Description
These Oven-Baked Chicken Legs are juicy on the inside, crispy on the outside, and packed with flavor! Perfectly seasoned and baked to golden perfection, this easy recipe makes a fuss-free, budget-friendly dinner that’s ideal for busy weeknights or family gatherings.

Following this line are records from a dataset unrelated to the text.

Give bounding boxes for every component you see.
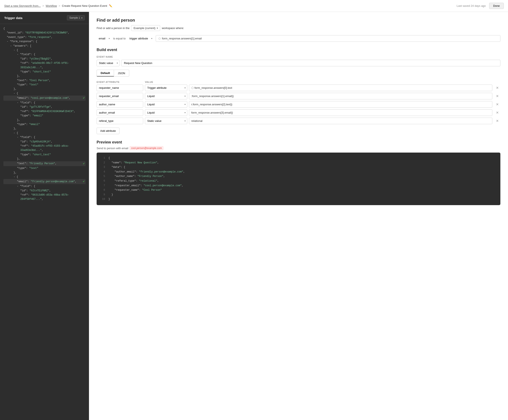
code-line: }, xyxy=(3,87,86,91)
done-button[interactable]: Done xyxy=(489,3,504,9)
chevron-down-icon: ▾ xyxy=(81,17,82,19)
code-text: } xyxy=(108,193,113,197)
attr-name-1[interactable] xyxy=(97,84,143,91)
attr-row-5: Static value relational ✕ xyxy=(97,118,500,124)
attr-type-wrapper-1[interactable]: Trigger attribute xyxy=(145,84,187,91)
code-line: - { xyxy=(3,131,86,135)
attr-name-3[interactable] xyxy=(97,101,143,108)
code-line: - "answers": [ xyxy=(3,44,86,48)
workspace-selector[interactable]: Example (current) ▾ xyxy=(131,25,160,31)
code-line: 6 "referal_type": "relational", xyxy=(101,179,496,184)
code-line: 10} xyxy=(101,197,496,202)
attr-name-2[interactable] xyxy=(97,93,143,99)
preview-section: Preview event Send to person with email … xyxy=(97,140,500,205)
code-text: "author_name": "Friendly Person", xyxy=(108,174,165,179)
code-line: "id": "yt3kejTBdgD2", xyxy=(3,57,86,61)
code-line: "ref": "06313d06-d53a-40ba-857b-204f50f4… xyxy=(3,193,86,202)
attr-type-wrapper-4[interactable]: Liquid xyxy=(145,109,187,116)
code-line: 1{ xyxy=(101,156,496,161)
filter-operator-text: is equal to xyxy=(113,37,126,40)
find-person-description: Find or add a person in the xyxy=(97,26,129,30)
filter-value-text: form_response.answers[1].email xyxy=(162,37,202,40)
line-number: 9 xyxy=(101,193,105,197)
highlighted-code-line: "text": "Frinedly Person", ✔ xyxy=(3,161,86,166)
line-number: 4 xyxy=(101,170,105,174)
code-line: }, xyxy=(3,127,86,131)
line-number: 5 xyxy=(101,174,105,179)
code-line: }, xyxy=(3,118,86,122)
attr-name-5[interactable] xyxy=(97,118,143,124)
code-line: "ref": "01FPXAM6K4EXCXGSK8KWF2D4CX", xyxy=(3,109,86,113)
static-value-wrapper[interactable]: Static value xyxy=(97,60,120,66)
code-line: }, xyxy=(3,74,86,78)
attr-col2-label: VALUE xyxy=(145,81,187,83)
highlighted-code-line: "email": "cool.person@example.com", ✔ xyxy=(3,96,86,101)
code-line: - "form_response": { xyxy=(3,39,86,44)
preview-email: cool.person@example.com xyxy=(130,146,164,150)
attr-row-1: Trigger attribute ⬡form_response.answers… xyxy=(97,84,500,91)
tab-json[interactable]: JSON xyxy=(114,70,129,76)
workspace-label: Example (current) xyxy=(134,26,155,30)
breadcrumb-link-1[interactable]: Start a new Storyworth from... xyxy=(4,4,41,8)
header-right: Last saved 24 days ago Done xyxy=(457,3,504,9)
last-saved-text: Last saved 24 days ago xyxy=(457,4,486,8)
code-line: "type": "text" xyxy=(3,166,86,170)
code-line: { xyxy=(3,26,86,31)
attr-type-select-5[interactable]: Static value xyxy=(145,118,187,124)
tab-default[interactable]: Default xyxy=(97,70,114,76)
attr-type-select-4[interactable]: Liquid xyxy=(145,109,187,116)
attr-type-select-3[interactable]: Liquid xyxy=(145,101,187,108)
breadcrumb-link-2[interactable]: Workflow xyxy=(46,4,57,8)
code-line: 8 "requester_name": "Cool Person" xyxy=(101,188,496,193)
breadcrumb-sep-2: > xyxy=(59,4,60,8)
attr-type-select-1[interactable]: Trigger attribute xyxy=(145,84,187,91)
filter-field-select[interactable]: email xyxy=(97,35,112,42)
check-icon: ✔ xyxy=(83,96,85,101)
code-line: - { xyxy=(3,91,86,96)
edit-icon[interactable]: ✏️ xyxy=(109,4,112,8)
code-line: "type": "email" xyxy=(3,122,86,127)
sample-label: Sample 1 xyxy=(69,16,80,19)
event-name-type-select[interactable]: Static value xyxy=(97,60,120,66)
remove-attr-btn-1[interactable]: ✕ xyxy=(494,85,500,91)
attr-name-4[interactable] xyxy=(97,109,143,116)
attr-type-select-2[interactable]: Liquid xyxy=(145,93,187,99)
attr-value-5: relational xyxy=(189,118,492,124)
line-number: 8 xyxy=(101,188,105,193)
preview-subtitle-text: Send to person with email xyxy=(97,147,128,150)
code-text: "requester_email": "cool.person@example.… xyxy=(108,184,183,188)
build-section: Build event EVENT NAME Static value Defa… xyxy=(97,48,500,134)
trigger-title: Trigger data xyxy=(4,16,22,20)
attr-type-wrapper-5[interactable]: Static value xyxy=(145,118,187,124)
right-panel: Find or add person Find or add a person … xyxy=(89,12,508,420)
attr-row-2: Liquid :form_response.answers[1].email}}… xyxy=(97,93,500,99)
highlighted-code-line: "email": "friendly.person@example.com", … xyxy=(3,179,86,184)
line-number: 10 xyxy=(101,197,105,202)
code-line: "ref": "45ad01fc-ef03-4193-a6ca-33ad63e3… xyxy=(3,144,86,153)
code-text: "name": "Request New Question", xyxy=(108,161,159,165)
code-line: "type": "text" xyxy=(3,83,86,87)
code-line: "text": "Cool Person", xyxy=(3,78,86,83)
sample-selector[interactable]: Sample 1 ▾ xyxy=(67,15,85,20)
code-line: - { xyxy=(3,48,86,52)
remove-attr-btn-5[interactable]: ✕ xyxy=(494,118,500,124)
trigger-attr-select[interactable]: trigger attribute xyxy=(127,35,154,42)
header: Start a new Storyworth from... > Workflo… xyxy=(0,0,508,12)
trigger-header: Trigger data Sample 1 ▾ xyxy=(0,12,89,24)
attr-type-wrapper-3[interactable]: Liquid xyxy=(145,101,187,108)
remove-attr-btn-2[interactable]: ✕ xyxy=(494,93,500,99)
breadcrumb: Start a new Storyworth from... > Workflo… xyxy=(4,4,112,8)
code-line: - "field": { xyxy=(3,135,86,139)
preview-event-title: Preview event xyxy=(97,140,500,144)
trigger-panel: Trigger data Sample 1 ▾ { "event_id": "0… xyxy=(0,12,89,420)
filter-field-wrapper[interactable]: email xyxy=(97,35,112,42)
remove-attr-btn-3[interactable]: ✕ xyxy=(494,102,500,107)
trigger-attr-wrapper[interactable]: trigger attribute xyxy=(127,35,154,42)
event-name-row: Static value xyxy=(97,60,500,66)
remove-attr-btn-4[interactable]: ✕ xyxy=(494,110,500,115)
event-name-input[interactable] xyxy=(121,60,500,66)
cube-icon: ⬡ xyxy=(158,37,161,40)
add-attribute-button[interactable]: Add attribute xyxy=(97,128,120,134)
attr-row-4: Liquid form_response.answers[3].email}} … xyxy=(97,109,500,116)
attr-type-wrapper-2[interactable]: Liquid xyxy=(145,93,187,99)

Pair them with your favorite sides for a delicious, satisfying meal.
Ingredients
Scale
- 8 chicken legs (drumsticks), skin-on
- 2 tablespoons olive oil
- 1 teaspoon garlic powder
- 1 teaspoon onion powder
- 1 teaspoon smoked paprika (or regular paprika)

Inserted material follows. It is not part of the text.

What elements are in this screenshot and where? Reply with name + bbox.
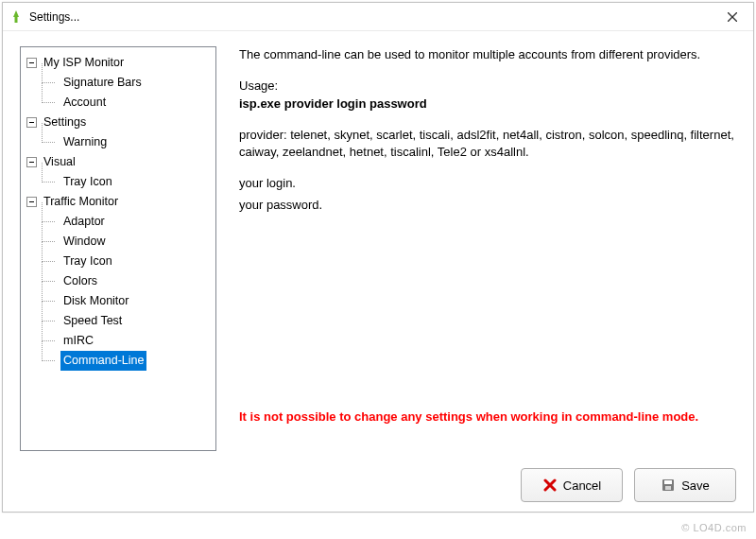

- 1 teaspoon Italian seasoning (or dried thyme/oregano)
- 1/2 teaspoon black pepper
- 1 teaspoon salt
- 1/2 teaspoon cayenne pepper (optional, for heat)
- Fresh parsley, chopped (for garnish)
Instructions
1. Preheat the oven:
- Preheat your oven to 220°C (425°F).
- Line a baking sheet with aluminum foil or parchment paper and place a wire rack on top (optional for extra crispiness).
2. Season the chicken:
- Pat the chicken legs dry with paper towels (this helps them get extra crispy).
- In a large bowl, toss the chicken legs with olive oil until well coated.
- In a small bowl, mix together garlic powder, onion powder, paprika, Italian seasoning, black pepper, salt, and cayenne pepper.
- Rub the seasoning mix evenly over each chicken leg.
3. Bake the chicken:
- Arrange the chicken legs in a single layer on the prepared baking sheet or rack.
- Bake for 35-45 minutes, flipping halfway through, until the internal temperature reaches 75°C (165°F) and the skin is crispy and golden brown.
4. Serve:
- Let the chicken rest for 5 minutes before serving.
- Garnish with fresh parsley and serve with your favorite dipping sauce, roasted vegetables, or mashed potatoes.
Notes
- For extra crispiness, broil the chicken legs for the last 2-3 minutes of baking.
- Marinate the chicken in buttermilk for a few hours beforehand for even juicier meat.
- Store leftovers in an airtight container for up to 4 days—reheat in the oven to maintain crispiness.